NEW YORK (Reuters) - A former police commissioner in New Haven, Connecticut, who became a rabbi is accused of sexually abusing a teenager in his care from 2001 to 2005, according to a federal lawsuit filed on Tuesday.
Daniel Greer, a well-known member of New Haven’s Orthodox Jewish community, is accused of sexually abusing Eliyahu Mirlis over three years while he was a boarding student at Yeshiva of New Haven and the Gan School, two religious schools operated by Greer.
Mirlis, who is now 28 years old and living in New Jersey, filed the lawsuit against Greer and the schools in U.S. District Court of Connecticut, seeking unspecified damages.

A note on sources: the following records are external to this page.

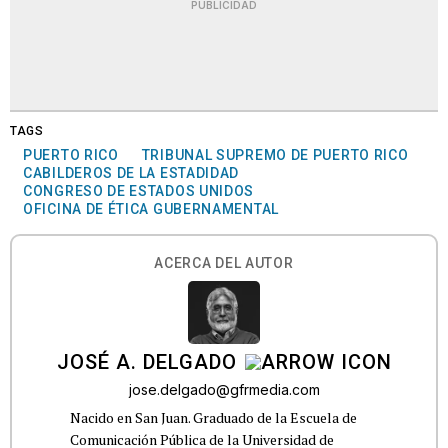
PUBLICIDAD
TAGS
PUERTO RICO
TRIBUNAL SUPREMO DE PUERTO RICO
CABILDEROS DE LA ESTADIDAD
CONGRESO DE ESTADOS UNIDOS
OFICINA DE ÉTICA GUBERNAMENTAL
ACERCA DEL AUTOR
JOSÉ A. DELGADO
jose.delgado@gfrmedia.com
Nacido en San Juan. Graduado de la Escuela de
Comunicación Pública de la Universidad de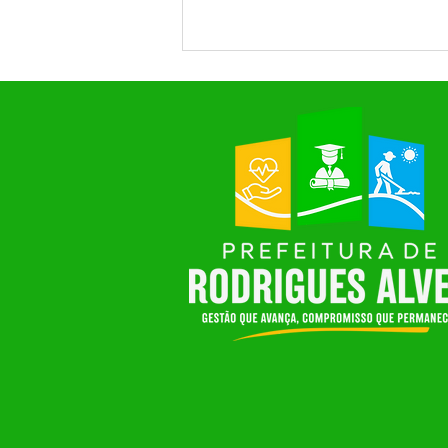
Projeto Cidadão realiza dois
dias de atendimentos e
serviços essenciais em
Rodrigues Alves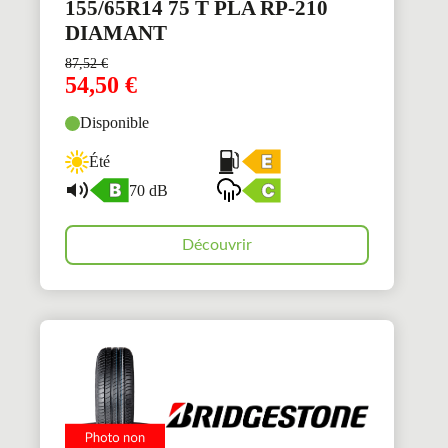
155/65R14 75 T PLA RP-210
DIAMANT
87,52
€
54,50
€
Disponible
Été
70 dB
Découvrir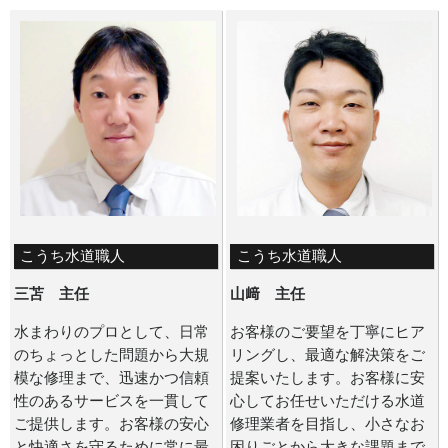
こうち水道職人
こうち水道職人
三苫 主任
山﨑 主任
水まわりのプロとして、日常
お客様のご要望を丁寧にヒア
のちょっとした問題から大規
リングし、最適な解決策をご
模な修理まで、迅速かつ信頼
提案いたします。お客様に安
性のあるサービスを一貫して
心してお任せいただける水道
ご提供します。お客様の安心
修理業者を目指し、小さなお
と快適さを守るために常に最
困りごとから大きな課題まで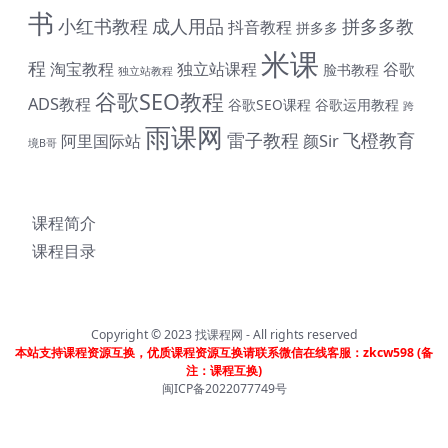
书
小红书教程
成人用品
拼多多教
抖音教程
拼多多
米课
程
淘宝教程
独立站课程
谷歌
脸书教程
独立站教程
谷歌SEO教程
ADS教程
谷歌SEO课程
谷歌运用教程
跨
雨课网
雷子教程
飞橙教育
阿里国际站
颜Sir
境B哥
课程简介
课程目录
Copyright © 2023
找课程网
- All rights reserved
# 与君同行 共赴前程 购课钜惠 #
本站支持课程资源互换，优质课程资源互换请联系微信在线客服：zkcw598 (备
注：课程互换)
终身SVIP会员限时 1399 元（原价1999元）| 《外土司全系
闽ICP备2022077749号
列课程》共计17套打包价599元（原价799直降200元|含近
期解码新课） | 《米课全系列课程》打包价599元（原价
699直降100元|含近期解码新课） | 《帮课大学全系列课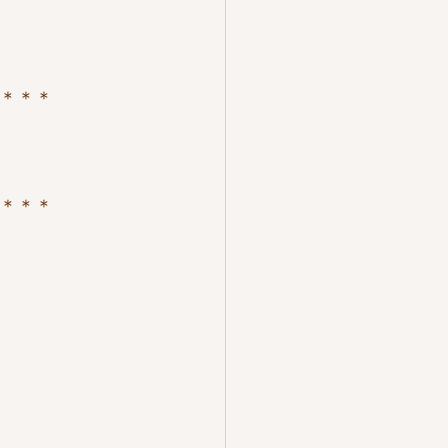
＊＊＊
＊＊＊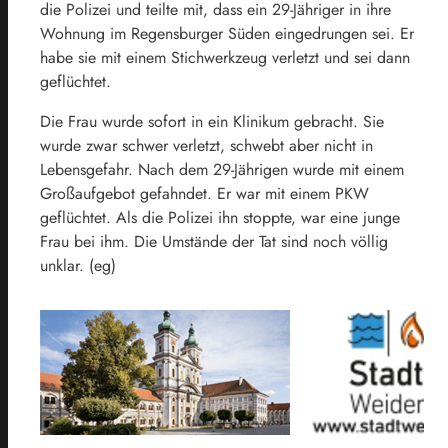
die Polizei und teilte mit, dass ein 29-Jähriger in ihre
Wohnung im Regensburger Süden eingedrungen sei. Er
habe sie mit einem Stichwerkzeug verletzt und sei dann
geflüchtet.
Die Frau wurde sofort in ein Klinikum gebracht. Sie
wurde zwar schwer verletzt, schwebt aber nicht in
Lebensgefahr. Nach dem 29-Jährigen wurde mit einem
Großaufgebot gefahndet. Er war mit einem PKW
geflüchtet. Als die Polizei ihn stoppte, war eine junge
Frau bei ihm. Die Umstände der Tat sind noch völlig
unklar. (eg)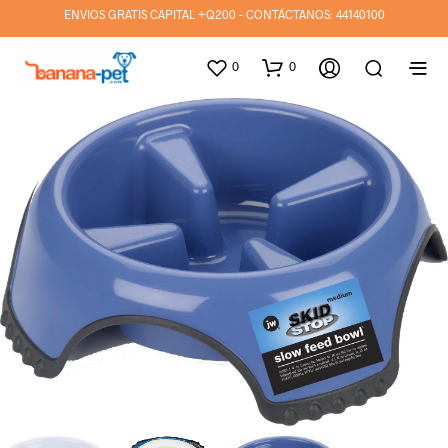
ENVIOS GRATIS CAPITAL +Q200 - CONTÁCTANOS:
44140100
0
0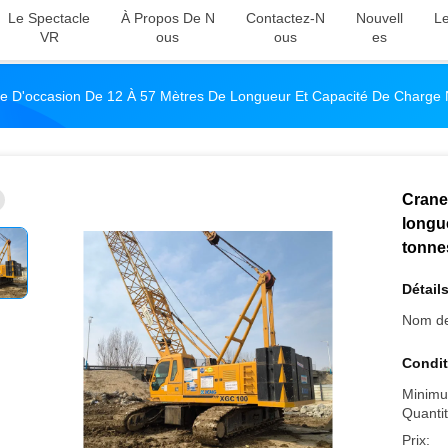
Le Spectacle
À Propos De N
Contactez-N
Nouvell
Le
VR
Ous
Ous
Es
 D'occasion De 12 À 57 Mètres De Longueur Et Capacité De Charge
Crane
longu
tonne
Détails
Nom de
Condit
Minimu
Quantit
Prix: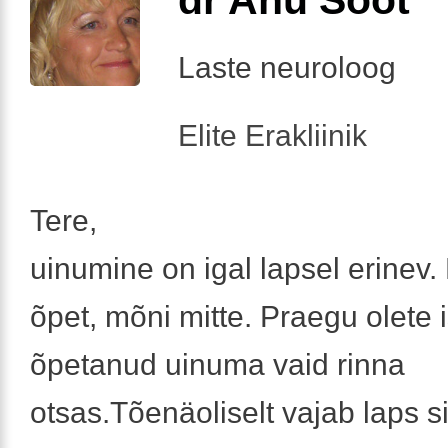
Laste neuroloog
Elite Erakliinik
Tere,
uinumine on igal lapsel erinev.
õpet, mõni mitte. Praegu olete 
õpetanud uinuma vaid rinna
otsas.Tõenäoliselt vajab laps si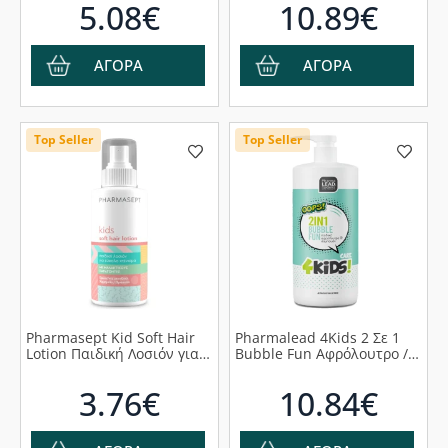
5.08€
10.89€
από την Πρώτη Ημέρα,
250ml
ΑΓΟΡΑ
ΑΓΟΡΑ
Top Seller
Top Seller
Pharmasept Kid Soft Hair
Pharmalead 4Kids 2 Σε 1
Lotion Παιδική Λοσιόν για
Bubble Fun Αφρόλουτρο /
Εύκολο Χτένισμα, 150ml
Σαμπουάν, 1000ml
3.76€
10.84€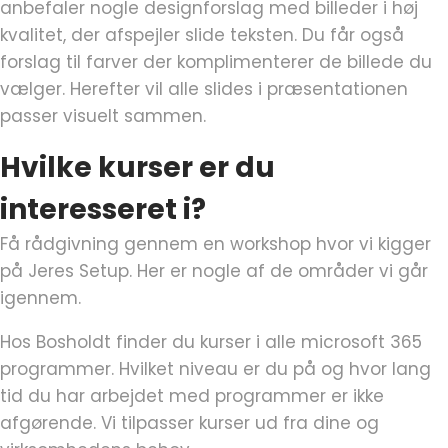
anbefaler nogle designforslag med billeder i høj
kvalitet, der afspejler slide teksten. Du får også
forslag til farver der komplimenterer de billede du
vælger. Herefter vil alle slides i præsentationen
passer visuelt sammen.
Hvilke kurser er du
interesseret i?
Få rådgivning gennem en workshop hvor vi kigger
på Jeres Setup. Her er nogle af de områder vi går
igennem.
Hos Bosholdt finder du kurser i alle microsoft 365
programmer. Hvilket niveau er du på og hvor lang
tid du har arbejdet med programmer er ikke
afgørende. Vi tilpasser kurser ud fra dine og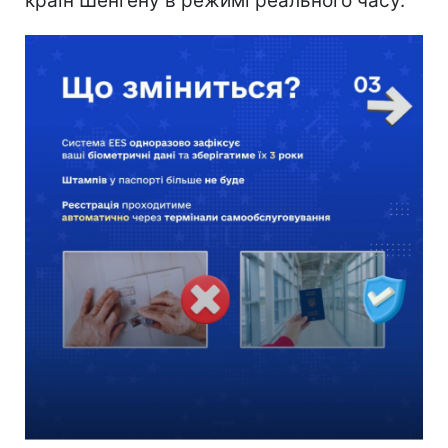
країн Шенгену в режимі реального часу.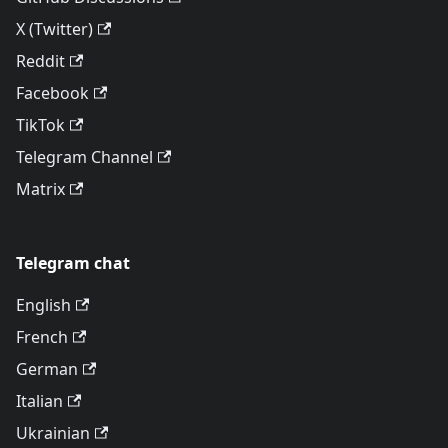
X (Twitter)
Reddit
Facebook
TikTok
Telegram Channel
Matrix
Telegram chat
English
French
German
Italian
Ukrainian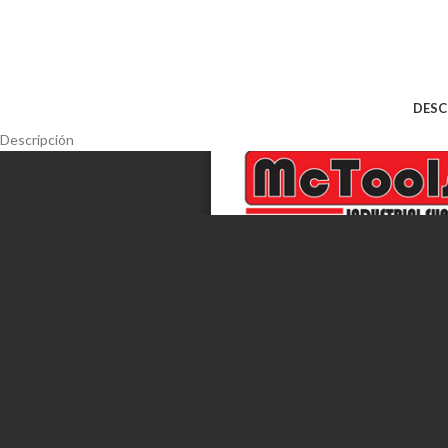
DESC
Descripción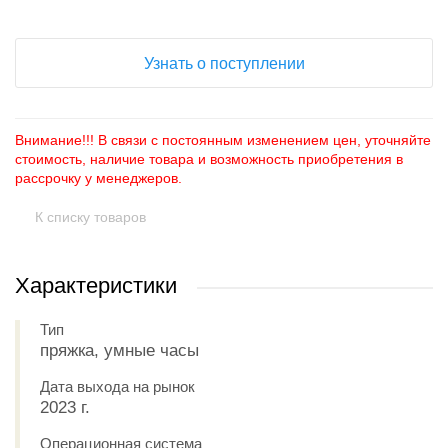
Узнать о поступлении
Внимание!!! В связи с постоянным изменением цен, уточняйте
стоимость, наличие товара и возможность приобретения в
рассрочку у менеджеров.
К списку товаров
Характеристики
Тип
пряжка, умные часы
Дата выхода на рынок
2023 г.
Операционная система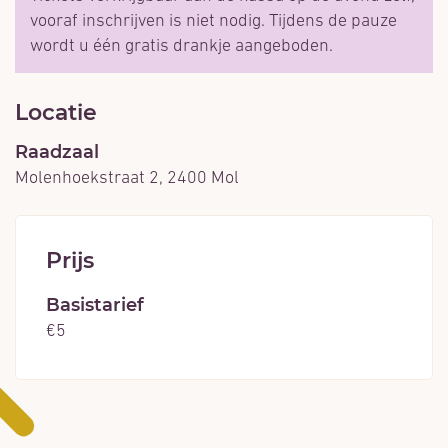
vooraf inschrijven is niet nodig. Tijdens de pauze
wordt u één gratis drankje aangeboden.
Locatie
Raadzaal
Molenhoekstraat 2
,
2400
Mol
Prijs
Basistarief
€
5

Mirlis’s attorney, Antonio Ponvert, said he planned to speak with New Haven police about the matter, suggesting he may seek criminal charges. Connecticut’s statute of limitations, he said, gives his client 30 years to file his complaint from the time he turned age 18.
Ponvert said his client came forward in order to find closure.
“I think he reached a point in his life where he is tired of living with the pain and responsibility of this,” Ponvert said.
The lawsuit said Mirlis attended the schools from September 2001 to June 2005, and was assaulted by Greer during the last three years of high school from age 15 to 17.
Greer is accused of giving the teen alcohol, showing him pornographic films and having sex with him, according to the lawsuit. The incidents took place on school property, at Greer’s home and in motels in Connecticut and Pennsylvania.
At least one other administrator at Yeshiva was aware of the abuse and another student also was victimized, the complaint said.
Greer is known for his conservative viewpoints in the city of about 130,000 residents that is home to Yale University.
Greer did not immediately respond to a request for comment left at Yeshiva. Efforts to reach his attorney, William Ward, were not immediately successful.